Alice Bemvenuti - Tenho realizado inúmeros projetos na Vila dos Ferroviários, tanto acadêmicos onde sou pesquisadora, quanto atividades de formação e de relação com a comunidade. A minha convivência na Vila tem me oportunizado a olhar de perto questões muito específicas de como a memória se dá entre os moradores, mas também relacionadas ao viver nesse local, hoje. Em cada casa, em cada morador, em cada voz, percebo uma fonte de memória e muitas questões que estão ou não relacionada diretamente à ferrovia, mas são histórias de pessoas trabalhadoras, brasileiras. O local me motiva não só pelo que ele oferece como memória, mas pela acolhida que tive entre moradores e moradoras desde meu primeiro projeto. Tenho hoje contato com pessoas como Dona Silvia ou Dona Margarete, que me contam de suas tarefas diárias; ou como Seu Hélio que liga para falar dos ataques ao patrimônio ferroviário.
Por que um trabalho de arte?
Alice - As minhas inquietações como pesquisadora acadêmica têm um lugar muito especial que se mistura com a Alice artista, curiosa e pulsante. São processos que caminham juntos, mas que sempre parecem estar disputando um lugar de verdade e de definição como, inclusive dentro de mim. Porém, todas as questões de memória estão marcadas na linha da pele e me atravessam fortemente todos os dias. Eu respiro esse estado de memória e de agora. Estou colecionando a convivência com os ferroviários e a performance oxigena e impulsiona outras relações sobre o cotidiano e com as pessoas e o lugar que tem me nutrido durante mais de uma década.
Também me vejo retomando esse lugar da arte como produção de conhecimento.
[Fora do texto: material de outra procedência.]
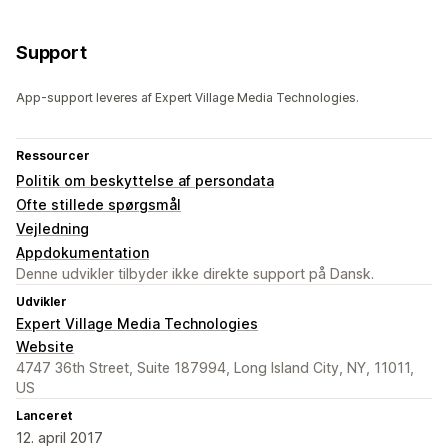
Support
App-support leveres af Expert Village Media Technologies.
Ressourcer
Politik om beskyttelse af persondata
Ofte stillede spørgsmål
Vejledning
Appdokumentation
Denne udvikler tilbyder ikke direkte support på Dansk.
Udvikler
Expert Village Media Technologies
Website
4747 36th Street, Suite 187994, Long Island City, NY, 11011,
US
Lanceret
12. april 2017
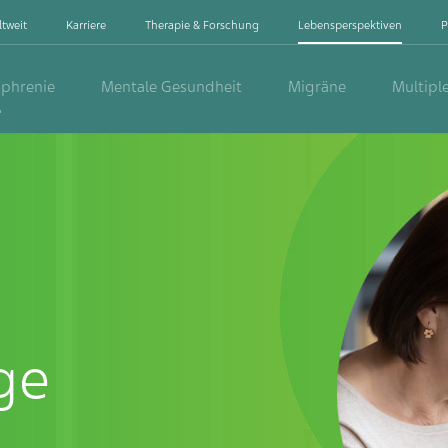
ltweit
Karriere
Therapie & Forschung
Lebensperspektiven
P
ophrenie
Mentale Gesundheit
Migräne
Multipl
e
ige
Sempre pintei (tela e pincel mesmo) e sempre tive a fotografia como objeto de trabalho, mas agora essa assume outra dimensão, ela acontece como projeção e sobreposição. Uma produção em arte fica no corpo anos, vai se formando à medida que as questões vão sendo vividas. A performance revela, de modo explícito, o que tenho acumulado durante esses anos e com essas experiências. A linguagem oferece a carne (viva) e tudo que se acumula sobre ela. De fato, um processo intenso, amoroso e necessário. Recupero a mim também nessa forma de falar sobre a memória de um lugar e sobre o sujeito artista.
Você já teve outros projetos aprovados pela Virada Sustentável?
Alice - De fato, sim. Essa é a segunda vez que sou contemplada. Em 2018, a proposta foi como curadora da exposição: Vila dos Ferroviários – Memórias e Resistência, que apresentou 82 fotografias documentais realizadas em caminhadas na vila, incluindo a participação do fotógrafo Jorge Aguiar. E junto um debate sobre Mobilidade, Memória e Cidade.